Last week brought us a deluge of retail news and earnings. And, indeed, along with earnings came more store closure announcements and more indications of who are the “haves”* and the “have nots.”
Let’s start with department stores where there’s a lot of pain to go around in “have not”-ville.
Macy’s ($M) kicked things off with a surprise increase in same-store sales and so it was ONLY down approximately 0.9% on the week. In contrast, Kohl’s ($KSS), Dillard’s ($DDS), J.C. Penney ($JCP) and Nordstrom ($NWN) all got hammered — each down more than 7% — after across-the-board dismal earnings. Kohl’s performance was particularly interesting given its acclaimed experimentation, including partnerships with Amazon ($AMZN) and, coming soon, Fanatics. The company reported a 2.9% revenue decline and a same-store comp decline of 3.4%. Adding fuel to the fire: the company cut its full-year earnings guidance, citing…wait for it…tariffs(!) as a massive headwind.
Kohl’s wasn’t alone there.

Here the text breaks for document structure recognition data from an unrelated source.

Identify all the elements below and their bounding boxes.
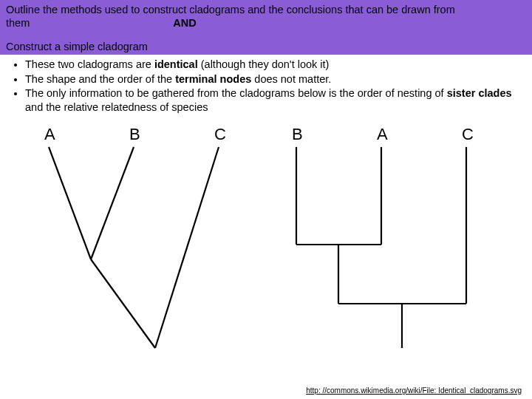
left-label-b: B bbox=[129, 125, 140, 143]
cladogram-diagrams: A B C B A C bbox=[0, 119, 532, 370]
bullet-1: These two cladograms are identical (alth… bbox=[25, 58, 525, 72]
cladogram-svg: A B C B A C bbox=[0, 119, 532, 370]
bullet-1-pre: These two cladograms are bbox=[25, 58, 154, 70]
right-label-c: C bbox=[462, 125, 474, 143]
bullet-3: The only information to be gathered from… bbox=[25, 86, 525, 114]
header-text-1a: Outline the methods used to construct cl… bbox=[6, 4, 455, 16]
slide-header: Outline the methods used to construct cl… bbox=[0, 0, 532, 55]
left-branch-b bbox=[91, 147, 134, 259]
source-link[interactable]: http: //commons.wikimedia.org/wiki/File:… bbox=[306, 386, 522, 395]
bullet-2-post: does not matter. bbox=[251, 73, 331, 85]
header-line-2: Construct a simple cladogram bbox=[6, 40, 526, 53]
bullet-1-bold: identical bbox=[154, 58, 198, 70]
bullet-2: The shape and the order of the terminal … bbox=[25, 72, 525, 86]
right-label-a: A bbox=[377, 125, 388, 143]
bullet-3-pre: The only information to be gathered from… bbox=[25, 87, 447, 99]
bullet-2-bold: terminal nodes bbox=[175, 73, 251, 85]
header-and: AND bbox=[173, 16, 196, 30]
bullet-1-post: (although they don't look it) bbox=[198, 58, 330, 70]
left-label-a: A bbox=[44, 125, 55, 143]
bullet-2-pre: The shape and the order of the bbox=[25, 73, 175, 85]
bullet-list: These two cladograms are identical (alth… bbox=[0, 55, 532, 114]
bullet-3-bold: sister clades bbox=[447, 87, 512, 99]
bullet-3-post: and the relative relatedness of species bbox=[25, 101, 208, 113]
right-cladogram: B A C bbox=[292, 125, 474, 348]
header-line-1: Outline the methods used to construct cl… bbox=[6, 3, 526, 30]
right-label-b: B bbox=[292, 125, 303, 143]
left-label-c: C bbox=[214, 125, 226, 143]
left-branch-c bbox=[155, 147, 219, 348]
left-cladogram: A B C bbox=[44, 125, 226, 348]
left-branch-a bbox=[49, 147, 91, 259]
left-stem-ab bbox=[91, 259, 155, 348]
header-text-1b: them bbox=[6, 17, 30, 29]
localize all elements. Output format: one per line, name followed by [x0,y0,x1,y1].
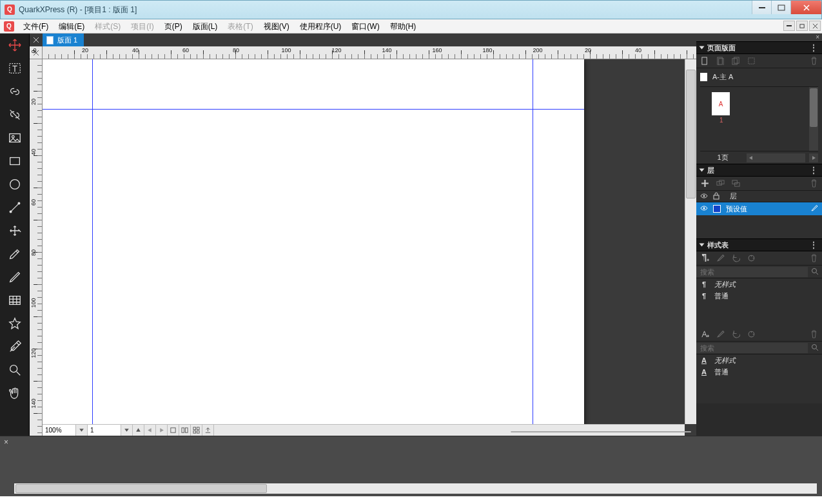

Home Depot ($HD) also indicated that new tariffs on China might cost it $1b in revenue — on top of the $1b it already anticipated from the prior round of tariffs. 😬
Other have nots in retail? Party City ($PRTY) is closing 45 stores. Tuesday Morning Corp. ($TUES) is closing a net 12 stores. Fred’s ($FRED) announced 104 more closures in addition to the 159 previously announced closures. Burberry Group Plc ($BURBY) is closing 38 stores. Topshop is now bankrupt and will close 11 stores in the US (and more abroad). Hibbett Sports ($HIBB) is adding 95 store closures to the pile (despite otherwise nice results). Of course, we’d be remiss if we didn’t mention the dumpster fire that is Dressbarn:
Finally, all of the pain in retail already has at least one ratings agency questioning whether David’s Bridal is out of the woods post-bankruptcy. We can’t wait to add that one to our “Do We have a Feasibility Problem?” series.
Here is to hoping that Generation Z saves malls. What draws them to malls? Good food. Malls with great food options apparently experience more sales. Now Neiman Marcus and H&M are going the resale route. Urban Outfitters ($URBN) is experimenting with a monthly rental service. Startups like Joymode look to benefit from the alleged shift from ownership to “access.”
As for continued bleeding, here is yet another sign that things may continue to worsen for retail:
Notably, production of containerboard — a type of paperboard specially manufactured for the production of corrugated board (or cardboard) — is suffering a YOY production decline. Is that indicative of a dip in e-commerce sales to boot? 😬
*On the flip side, there have been some clear winning “haves.” Take, TJX Companies Inc. ($TJX), for instance. The owner of T.J. Maxx reported a 5% increase in same store sales. Target Inc. ($TGT) and Walmart Inc. ($WMT) also appear to be holding their own. The former’s stock had a meaningful pop this week on solid earnings.